Much of the recent international discussion regarding the measurement of learning outcomes globally has been driven by the need to monitor Sustainable Development Goal 4 – ‘to ensure inclusive and equitable quality education for all’. Such learning assessments, as will be shown in the next GEM Report due out in October of this year, are one of many types of mechanisms being used to hold different actors to account if progress towards SDG4 is dragging its feet. However, against the backdrop of increased threats to aid funding in countries such as the UK, and the prevalent use of ‘pay by results’ in development programming (such as the £344 million Girls’ Education Challenge Fund), the stakes involved in measuring learning outcomes are being raised.
The need to measure learning outcomes well in development programming is rarely seen as overly contentious until we start to drill down into the practicalities.

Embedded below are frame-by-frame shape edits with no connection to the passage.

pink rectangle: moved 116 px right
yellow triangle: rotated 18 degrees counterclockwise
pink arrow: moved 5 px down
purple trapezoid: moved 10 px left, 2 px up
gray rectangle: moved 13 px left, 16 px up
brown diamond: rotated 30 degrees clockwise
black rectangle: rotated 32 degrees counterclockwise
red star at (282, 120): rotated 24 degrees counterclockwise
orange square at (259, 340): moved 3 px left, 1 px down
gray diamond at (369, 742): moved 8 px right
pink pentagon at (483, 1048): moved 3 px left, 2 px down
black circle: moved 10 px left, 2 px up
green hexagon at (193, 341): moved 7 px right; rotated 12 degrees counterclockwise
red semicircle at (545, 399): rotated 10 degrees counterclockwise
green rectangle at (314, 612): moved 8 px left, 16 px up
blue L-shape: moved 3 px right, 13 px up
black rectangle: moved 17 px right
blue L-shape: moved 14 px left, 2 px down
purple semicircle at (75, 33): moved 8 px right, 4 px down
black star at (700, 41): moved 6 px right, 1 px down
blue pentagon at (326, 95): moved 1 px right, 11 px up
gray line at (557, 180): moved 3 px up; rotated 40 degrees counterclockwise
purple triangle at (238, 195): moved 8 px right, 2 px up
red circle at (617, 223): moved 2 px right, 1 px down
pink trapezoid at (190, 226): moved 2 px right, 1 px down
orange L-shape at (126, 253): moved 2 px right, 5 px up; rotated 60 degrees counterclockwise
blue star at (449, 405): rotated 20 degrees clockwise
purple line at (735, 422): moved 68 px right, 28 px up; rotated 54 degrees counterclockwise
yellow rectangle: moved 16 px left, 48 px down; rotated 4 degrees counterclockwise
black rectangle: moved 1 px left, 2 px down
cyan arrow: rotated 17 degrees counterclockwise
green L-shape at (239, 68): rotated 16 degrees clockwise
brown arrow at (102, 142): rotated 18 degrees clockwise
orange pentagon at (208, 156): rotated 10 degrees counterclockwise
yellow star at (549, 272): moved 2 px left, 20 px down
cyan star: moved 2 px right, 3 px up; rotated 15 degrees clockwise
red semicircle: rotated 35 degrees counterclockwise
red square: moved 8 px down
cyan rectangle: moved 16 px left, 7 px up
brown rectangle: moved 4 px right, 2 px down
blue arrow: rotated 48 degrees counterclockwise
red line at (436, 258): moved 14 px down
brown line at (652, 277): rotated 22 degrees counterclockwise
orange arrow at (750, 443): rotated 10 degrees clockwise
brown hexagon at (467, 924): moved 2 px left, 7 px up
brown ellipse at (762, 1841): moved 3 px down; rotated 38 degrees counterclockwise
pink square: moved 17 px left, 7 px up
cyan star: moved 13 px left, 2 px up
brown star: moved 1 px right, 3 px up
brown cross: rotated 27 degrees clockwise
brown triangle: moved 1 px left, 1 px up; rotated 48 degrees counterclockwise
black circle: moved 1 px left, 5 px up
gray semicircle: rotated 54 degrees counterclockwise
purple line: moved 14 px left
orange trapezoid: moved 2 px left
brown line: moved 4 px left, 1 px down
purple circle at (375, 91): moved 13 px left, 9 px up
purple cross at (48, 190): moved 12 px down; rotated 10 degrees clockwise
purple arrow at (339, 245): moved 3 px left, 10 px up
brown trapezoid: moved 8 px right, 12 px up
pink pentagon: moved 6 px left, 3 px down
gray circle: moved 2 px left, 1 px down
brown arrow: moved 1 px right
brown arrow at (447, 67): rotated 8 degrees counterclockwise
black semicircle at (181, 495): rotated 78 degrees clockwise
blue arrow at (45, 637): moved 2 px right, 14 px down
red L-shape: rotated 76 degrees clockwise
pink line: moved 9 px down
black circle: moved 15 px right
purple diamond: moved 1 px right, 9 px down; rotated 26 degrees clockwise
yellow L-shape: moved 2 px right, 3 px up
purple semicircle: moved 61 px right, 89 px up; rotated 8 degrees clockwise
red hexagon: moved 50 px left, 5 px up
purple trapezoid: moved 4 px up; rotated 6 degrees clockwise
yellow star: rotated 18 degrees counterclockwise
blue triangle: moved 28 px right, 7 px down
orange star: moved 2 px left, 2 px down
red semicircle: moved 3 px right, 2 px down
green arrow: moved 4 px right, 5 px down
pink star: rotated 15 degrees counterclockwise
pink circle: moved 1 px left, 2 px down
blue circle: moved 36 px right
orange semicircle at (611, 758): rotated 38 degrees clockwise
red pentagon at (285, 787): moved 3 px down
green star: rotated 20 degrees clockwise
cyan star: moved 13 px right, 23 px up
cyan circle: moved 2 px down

In practice, value for money concerns, the need for rapid data to inform policy and a simple lack of technical know-how often result in unreliable or invalid learning measures.
It is clear that large-scale assessments cost money, and equally clear that the limited international development resources of governments and donors demand a focus on value for money.
However, value for money doesn’t mean simply choosing the cheapest option, and it should look at longer-term sustainable benefits, not just short-term tangible resources. At the same time, assessments and evaluations must ensure that policy makers can make practicable decisions to inform the next programme before the assessment data becomes outdated or irrelevant.
What are the risks of choosing poor quality instruments, and what are the factors that should be considered when deciding which learning assessments to pursue?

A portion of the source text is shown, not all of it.